So GPs have finally said there’s no point in a person knowing what’s wrong with them.
Oh, yeah, I know you’ve got cancer but it’s a type we can’t cure, you’ll die in three months, so I won’t tell you. Then you won’t worry, your family will live in happy ignorance, and it’ll be a much better way to end your life.
Absolutely reasonable. Just flicking a switch.
There. Goodbye. It’s over.
I know I’ll miss out on £50 for referring you for a full diagnosis. But it’ll save you loads of pointless visits to doctors, scans, chemo, counsellors, Macmillan nurses, our practice.
And we’ve got too much work now anyway.
No. Just go home as if nothing has happened.
Ignore your pain and discomfort.
Ignore your family, children, friends…just go on as usual.
And one day, well, you just won’t wake up.
Does this happen?
Of course not, because it’s cancer.

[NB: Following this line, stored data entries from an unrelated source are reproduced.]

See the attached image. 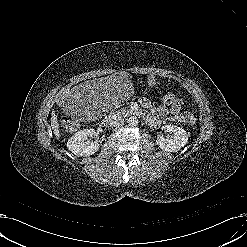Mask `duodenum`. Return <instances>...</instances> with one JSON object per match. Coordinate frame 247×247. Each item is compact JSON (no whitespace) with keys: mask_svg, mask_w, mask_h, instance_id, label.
Wrapping results in <instances>:
<instances>
[{"mask_svg":"<svg viewBox=\"0 0 247 247\" xmlns=\"http://www.w3.org/2000/svg\"><path fill=\"white\" fill-rule=\"evenodd\" d=\"M129 114L131 115H137L138 114V111L136 109H132L128 112ZM119 117L118 116H115V117H110L108 118L105 122H110V121H114V120H117Z\"/></svg>","mask_w":247,"mask_h":247,"instance_id":"obj_1","label":"duodenum"}]
</instances>
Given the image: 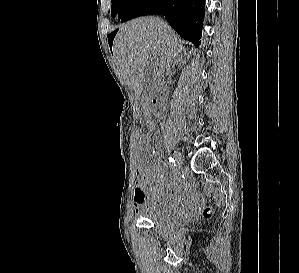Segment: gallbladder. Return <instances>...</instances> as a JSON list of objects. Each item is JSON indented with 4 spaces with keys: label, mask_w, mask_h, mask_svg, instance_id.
I'll list each match as a JSON object with an SVG mask.
<instances>
[{
    "label": "gallbladder",
    "mask_w": 299,
    "mask_h": 273,
    "mask_svg": "<svg viewBox=\"0 0 299 273\" xmlns=\"http://www.w3.org/2000/svg\"><path fill=\"white\" fill-rule=\"evenodd\" d=\"M156 72V63L154 61H150L144 69L143 88L146 96L150 95L153 90L154 77L156 75Z\"/></svg>",
    "instance_id": "1"
}]
</instances>
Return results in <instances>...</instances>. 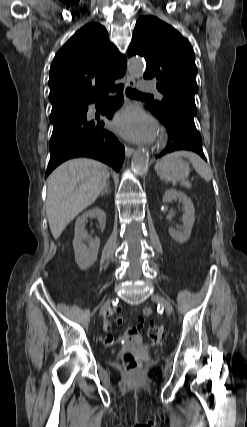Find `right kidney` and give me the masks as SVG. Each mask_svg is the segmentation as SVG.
Listing matches in <instances>:
<instances>
[{
    "mask_svg": "<svg viewBox=\"0 0 247 427\" xmlns=\"http://www.w3.org/2000/svg\"><path fill=\"white\" fill-rule=\"evenodd\" d=\"M88 218H96L99 222L101 230H104L106 224V214L100 208H92L76 220L73 247L75 261L82 270L89 268L95 263L100 246V239H90L87 231L85 230V223L87 222ZM83 240L88 241L89 247H86V245L83 243Z\"/></svg>",
    "mask_w": 247,
    "mask_h": 427,
    "instance_id": "obj_1",
    "label": "right kidney"
}]
</instances>
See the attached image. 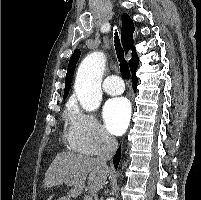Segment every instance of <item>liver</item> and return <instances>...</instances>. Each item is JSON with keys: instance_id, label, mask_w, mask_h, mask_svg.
I'll return each instance as SVG.
<instances>
[{"instance_id": "obj_1", "label": "liver", "mask_w": 201, "mask_h": 200, "mask_svg": "<svg viewBox=\"0 0 201 200\" xmlns=\"http://www.w3.org/2000/svg\"><path fill=\"white\" fill-rule=\"evenodd\" d=\"M109 174L93 157L70 152L57 154L49 166L44 180V188L50 190L66 182H75L73 188L58 200H71L78 197L88 184V191L94 195L104 185Z\"/></svg>"}]
</instances>
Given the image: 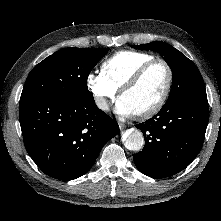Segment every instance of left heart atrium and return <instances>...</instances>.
I'll return each mask as SVG.
<instances>
[{
	"mask_svg": "<svg viewBox=\"0 0 221 221\" xmlns=\"http://www.w3.org/2000/svg\"><path fill=\"white\" fill-rule=\"evenodd\" d=\"M116 112L124 117H128L134 114L130 107L121 99H119L117 102Z\"/></svg>",
	"mask_w": 221,
	"mask_h": 221,
	"instance_id": "left-heart-atrium-1",
	"label": "left heart atrium"
}]
</instances>
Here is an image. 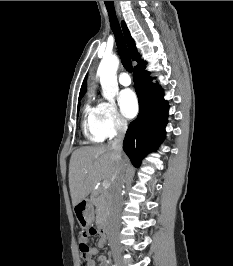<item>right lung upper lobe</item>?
Segmentation results:
<instances>
[{
	"mask_svg": "<svg viewBox=\"0 0 233 266\" xmlns=\"http://www.w3.org/2000/svg\"><path fill=\"white\" fill-rule=\"evenodd\" d=\"M122 29H123L125 40H126L128 48H129V51H130L132 59L135 60L136 62H138V65L142 64L143 61L141 60L140 56L137 53V50H136V47H135V42L132 39V37L130 35V32H129V30H128V28H127V26H126L124 21H122ZM85 92H86V78L83 81V84L81 86L79 97H83Z\"/></svg>",
	"mask_w": 233,
	"mask_h": 266,
	"instance_id": "obj_1",
	"label": "right lung upper lobe"
}]
</instances>
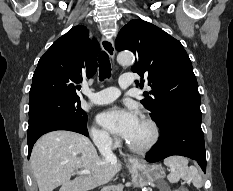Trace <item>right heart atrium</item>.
<instances>
[{"mask_svg": "<svg viewBox=\"0 0 233 191\" xmlns=\"http://www.w3.org/2000/svg\"><path fill=\"white\" fill-rule=\"evenodd\" d=\"M92 139L99 150L105 151L114 148L117 144L115 138H113L106 131L97 127L91 128Z\"/></svg>", "mask_w": 233, "mask_h": 191, "instance_id": "1", "label": "right heart atrium"}]
</instances>
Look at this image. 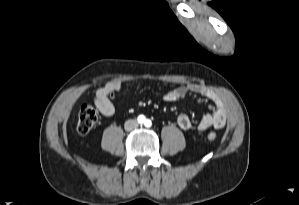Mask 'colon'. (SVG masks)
I'll return each mask as SVG.
<instances>
[{
	"label": "colon",
	"mask_w": 299,
	"mask_h": 205,
	"mask_svg": "<svg viewBox=\"0 0 299 205\" xmlns=\"http://www.w3.org/2000/svg\"><path fill=\"white\" fill-rule=\"evenodd\" d=\"M98 122V114L96 110L89 104H83L80 107L77 122V131L81 135H87L92 131ZM209 141L216 140V134L209 132L207 135Z\"/></svg>",
	"instance_id": "1"
}]
</instances>
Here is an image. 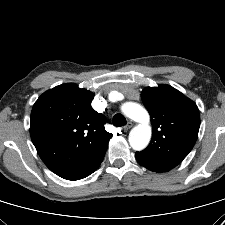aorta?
<instances>
[{
    "mask_svg": "<svg viewBox=\"0 0 225 225\" xmlns=\"http://www.w3.org/2000/svg\"><path fill=\"white\" fill-rule=\"evenodd\" d=\"M122 112L139 123L130 131L129 143L134 150H143L149 144L152 134L148 112L141 105L133 102L125 103L122 106Z\"/></svg>",
    "mask_w": 225,
    "mask_h": 225,
    "instance_id": "762f6f07",
    "label": "aorta"
}]
</instances>
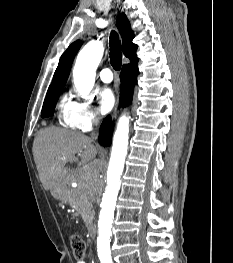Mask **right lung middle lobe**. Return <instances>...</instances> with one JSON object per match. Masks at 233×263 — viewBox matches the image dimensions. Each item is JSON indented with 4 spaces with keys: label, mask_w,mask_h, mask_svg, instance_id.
Segmentation results:
<instances>
[{
    "label": "right lung middle lobe",
    "mask_w": 233,
    "mask_h": 263,
    "mask_svg": "<svg viewBox=\"0 0 233 263\" xmlns=\"http://www.w3.org/2000/svg\"><path fill=\"white\" fill-rule=\"evenodd\" d=\"M62 88L63 87L48 90L42 107V112H41L42 118H46L53 115Z\"/></svg>",
    "instance_id": "right-lung-middle-lobe-1"
}]
</instances>
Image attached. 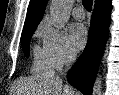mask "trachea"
Masks as SVG:
<instances>
[{
    "label": "trachea",
    "instance_id": "1",
    "mask_svg": "<svg viewBox=\"0 0 119 95\" xmlns=\"http://www.w3.org/2000/svg\"><path fill=\"white\" fill-rule=\"evenodd\" d=\"M93 0H83V6L87 11L92 10Z\"/></svg>",
    "mask_w": 119,
    "mask_h": 95
}]
</instances>
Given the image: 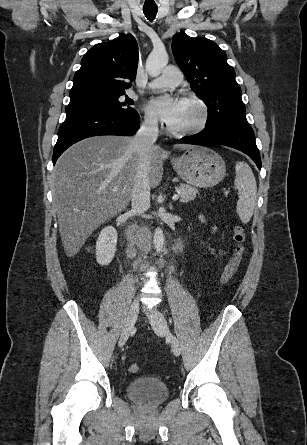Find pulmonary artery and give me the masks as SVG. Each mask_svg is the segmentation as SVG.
I'll list each match as a JSON object with an SVG mask.
<instances>
[{"label": "pulmonary artery", "instance_id": "1", "mask_svg": "<svg viewBox=\"0 0 307 445\" xmlns=\"http://www.w3.org/2000/svg\"><path fill=\"white\" fill-rule=\"evenodd\" d=\"M183 72L177 67L169 66L164 69L161 77L150 84L151 89H157L161 87H167L176 83H181Z\"/></svg>", "mask_w": 307, "mask_h": 445}]
</instances>
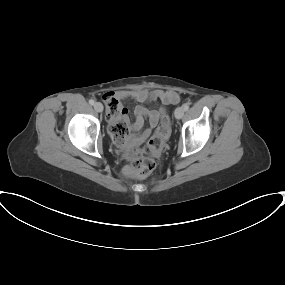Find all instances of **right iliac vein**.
<instances>
[{
    "mask_svg": "<svg viewBox=\"0 0 285 285\" xmlns=\"http://www.w3.org/2000/svg\"><path fill=\"white\" fill-rule=\"evenodd\" d=\"M94 109L97 111V112H102L103 111V105L100 103V102H96L94 104Z\"/></svg>",
    "mask_w": 285,
    "mask_h": 285,
    "instance_id": "1",
    "label": "right iliac vein"
}]
</instances>
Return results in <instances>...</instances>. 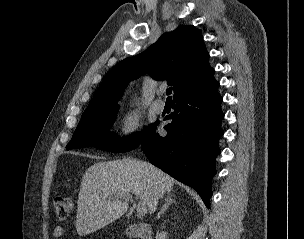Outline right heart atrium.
I'll list each match as a JSON object with an SVG mask.
<instances>
[{"instance_id":"d8ad5b80","label":"right heart atrium","mask_w":304,"mask_h":239,"mask_svg":"<svg viewBox=\"0 0 304 239\" xmlns=\"http://www.w3.org/2000/svg\"><path fill=\"white\" fill-rule=\"evenodd\" d=\"M139 123L140 117L138 113L131 110L122 116L119 122L118 132L123 138H131L136 134Z\"/></svg>"}]
</instances>
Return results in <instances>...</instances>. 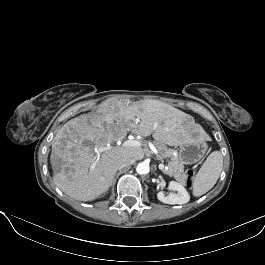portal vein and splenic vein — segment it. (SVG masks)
<instances>
[{
	"instance_id": "obj_1",
	"label": "portal vein and splenic vein",
	"mask_w": 265,
	"mask_h": 265,
	"mask_svg": "<svg viewBox=\"0 0 265 265\" xmlns=\"http://www.w3.org/2000/svg\"><path fill=\"white\" fill-rule=\"evenodd\" d=\"M117 144H118V146H120L121 145V141H118ZM122 146H125V147H141L142 143L140 141L134 139V138H129L128 140H126V141H124L122 143ZM109 148H110V146H106V147L99 146V147L95 148V153L99 157L101 152H103L105 150H108ZM95 165H96V163H93L91 168H94ZM158 167H159L160 170H164L166 168V166H164V164H162V163L159 164Z\"/></svg>"
}]
</instances>
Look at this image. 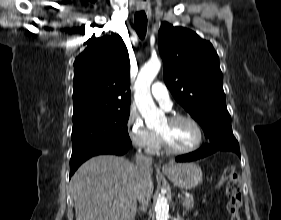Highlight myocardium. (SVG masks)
Returning <instances> with one entry per match:
<instances>
[{
  "mask_svg": "<svg viewBox=\"0 0 281 220\" xmlns=\"http://www.w3.org/2000/svg\"><path fill=\"white\" fill-rule=\"evenodd\" d=\"M167 120L170 122H175L178 120L189 121L196 129L197 141L192 147H190L188 149H175L168 144L167 140L165 139V137L162 134L157 132L159 144L166 153L173 154V155H186V154L193 153L200 148V146L202 145V142H203V130H202V127L199 124V122L194 117L187 115V114L175 113V114L168 116Z\"/></svg>",
  "mask_w": 281,
  "mask_h": 220,
  "instance_id": "f54148a6",
  "label": "myocardium"
}]
</instances>
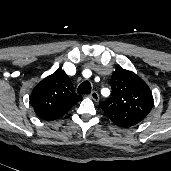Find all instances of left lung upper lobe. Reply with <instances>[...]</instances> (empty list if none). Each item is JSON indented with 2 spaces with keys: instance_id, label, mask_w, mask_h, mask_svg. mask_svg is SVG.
Returning <instances> with one entry per match:
<instances>
[{
  "instance_id": "left-lung-upper-lobe-1",
  "label": "left lung upper lobe",
  "mask_w": 171,
  "mask_h": 171,
  "mask_svg": "<svg viewBox=\"0 0 171 171\" xmlns=\"http://www.w3.org/2000/svg\"><path fill=\"white\" fill-rule=\"evenodd\" d=\"M111 86L112 97L100 103L110 120L123 128L142 122L153 106L148 85L133 72L120 68L113 72Z\"/></svg>"
}]
</instances>
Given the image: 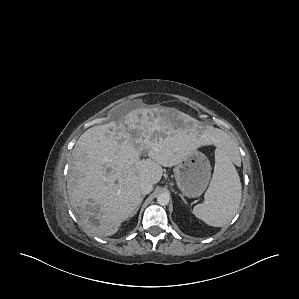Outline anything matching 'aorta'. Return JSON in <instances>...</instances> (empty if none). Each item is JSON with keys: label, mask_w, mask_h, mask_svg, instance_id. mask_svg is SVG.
<instances>
[{"label": "aorta", "mask_w": 299, "mask_h": 299, "mask_svg": "<svg viewBox=\"0 0 299 299\" xmlns=\"http://www.w3.org/2000/svg\"><path fill=\"white\" fill-rule=\"evenodd\" d=\"M169 201H170V195L168 193H161L157 197L158 204L162 206L167 205Z\"/></svg>", "instance_id": "obj_1"}]
</instances>
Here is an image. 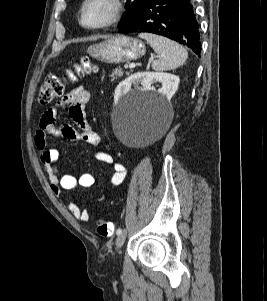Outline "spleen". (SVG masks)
Listing matches in <instances>:
<instances>
[{"label":"spleen","mask_w":267,"mask_h":301,"mask_svg":"<svg viewBox=\"0 0 267 301\" xmlns=\"http://www.w3.org/2000/svg\"><path fill=\"white\" fill-rule=\"evenodd\" d=\"M139 37L145 39L160 57L152 63L155 71L176 69L188 58L187 51L170 39L149 33H140Z\"/></svg>","instance_id":"obj_1"}]
</instances>
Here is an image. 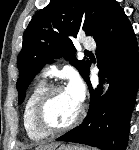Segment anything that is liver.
Instances as JSON below:
<instances>
[{"mask_svg":"<svg viewBox=\"0 0 139 150\" xmlns=\"http://www.w3.org/2000/svg\"><path fill=\"white\" fill-rule=\"evenodd\" d=\"M57 144L40 145L36 150H55Z\"/></svg>","mask_w":139,"mask_h":150,"instance_id":"1","label":"liver"}]
</instances>
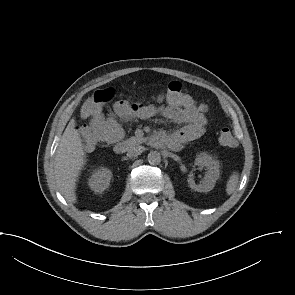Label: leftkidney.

And if you’ve got cancer heaven and earth will be moved to extend your life by a few weeks, control your pain, help you come to terms with knowing you’re dying.
If, on the other hand, you’re one of the 850,000 people living with dementia you might be told there’s no point in knowing about it, and there’s no support for you anyway, so go home, get on with your life, and stop asking questions I can’t answer.
And you’ll be one of the people who does not get symptom relief from medication.
You’ll be one of those who die without making a will.
You’ll become distressed and disorientated, perhaps in pain, but unable to tell anyone about it.
Your family will be driven to despair worrying about you, trying to care for you and continue their own lives, unable to rest or take a break, for fear of you going walkabout or leaving the gas on, or lying in your own mess of urine and faeces all night and day.
The GPs are right though. What’s the point of diagnosis without support and care after diagnosis?
What’s the point of diagnosing terminal cancer? You tell them they’re going to die, goodbye.
Well, no, you don’t. And that’s the point.
And nor should you tell them they’ve got dementia, goodbye.
So instead of lobbying against diagnosing dementia, GPs and everyone else should be shouting from the rooftops for more support after diagnosis.
Like I did at NHS Citizen last year.
(Where did that go?)
Make living better for people living with dementia, not worse.
It’s not sodding brain surgery.
Key workers or dementia navigators.
Shared, co-produced living plans.
The right information at the right time.
Peer group support.
Dementia friendly communities, surgeries, hospitals, care homes.
Come on, shout for what’s right.
Don’t stop diagnosing.
Support people to live well afterwards.